Halit ERSÖZ

Mustafakemalpaşa’nın Mahpushaneleri

Abone Ol
/yasağı uygulamasında evimizde kaldığımız bugünler bizlere cezaevlerini hatırlattı. Ceza, sanık veya suçluyu belli bir mekânda zorla tutarak şahsî hürriyetini kısıtlamaktır. Bu cezanın uygulandığı yere habs/mahbes denilirdi. Türkçe’ye Arapçadan geçmiş olan bir kelimedir. Hapsedilen kişi de mahpus olarak isimlendirilirdi. Geçmiş dönemlerde mahbes/hapishane bir kalede, tersanede veya herhangi bir binada olabilirdi. Ama genellikle karanlık, nemli ve havasız mekânlar olmasından dolayı hapishanelere zindan adı da verilmiştir. Günümüzde ise cezaevi sözcüğü kullanılmaktadır. Osmanlı Devletinin son dönemlerinde ilçemiz Mustafakemalpaşa’da (Kirmasti) acaba mahbes/hapishane var mıydı? Osmanlı Devleti zamanında ilçemizdeki ilk hapishanenin Kestelek Mahallesinde olduğu düşünülmektedir. Çünkü Kirmasti kaza merkezi olmadan önce Kestelek’e bağlıydı ve Kestelek’te Efendioğulları’ndan Galip Bey Kadılık görevini ifa ediyordu. Kestelek’te günümüze kadar gelen bazı bina yıkıntılarının eski bir ha­pishane olduğu düşünülmektedir.

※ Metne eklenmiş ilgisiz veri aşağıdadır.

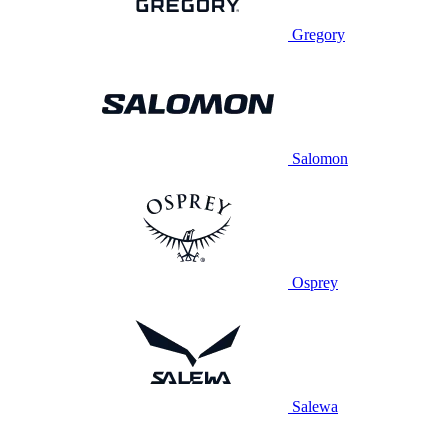
Gregory
Salomon
Osprey
Salewa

Mustafakemalpaşa’daki ilk hapishane Binası

  Arşiv belgeleri incelendiğinde; I. Dünya savaşının başladığı 1914 yılında Kirmasti’de bir hapishanenin bulunduğu görülmektedir. Bu hapishane Kirmasti Hükümet Binası ile Jandarma Komutanlığının bulunduğu avlu içerisinde olup, 178 metrekarelik bir arsa üzerine inşa edilmişti. Kirmasti hapishane binası Kirmasti deresine bitişik olduğu için son derece rutubetliydi. Rutubetin önlenmesi için koğuşların döşemesinin zeminden bir metre daha yukarı kaldırılması ve akan çatısının da onarılması kararı verilmişti. Kirmasti meclis idaresi bu iş için yaptırdığı keşifle, bakım ve onarım için yaklaşık 13.550 kuruşluk bir maliyet olduğunu belirlemişti. Bu kötü şartlar içerisindeki Kirmasti Hapishanesinin erkek koğuşunda 57, kadın koğuşunda ise 2 kadın mahpus olarak bulunuyordu. 1917 yılında ise Kirmasti’de bir de hapishane ile iki koğuşu olan tevkifhane vardı. Kirmasti hapishanesinin müdürü yoktu ve hapishaneyi idare eden gardiyan ise vefat ettiğinden gardiyanın vazifelerini jandarma erleri yürütüyordu. Tevkifhanede 39 erkek suçlu tutulurken, Kirmasti hapishanesinde ise 14 erkek mahkûm bulunuyordu. Bu mahkûmlardan dördü ise 18 yaşından küçüktü. 1914 yılında kararlaştırılan onarım bir türlü gerçekleştirilememesine rağmen bu hapishane Milli Mücadele döneminde de hizmet vermeye devam etmiştir. Bu nedenle Milli Mücadele döneminde hapishaneye atılan mahkûmlar tavanı delerek kaçmayı başarmışlardı. Milli Mücadelenin kazanılmasıyla ilçemizde yargılanan kişiler bu hapishanede tutulmuş ve idama bu hapishaneden götürülmüşlerdir. Cumhuriyetin ilk yıllarında da aynı bina bir süre kullanıldıktan sonra kapatılarak başka amaçlarla kullanılmış ve daha sonra yol genişletmesi amacı ile yıkılmıştır.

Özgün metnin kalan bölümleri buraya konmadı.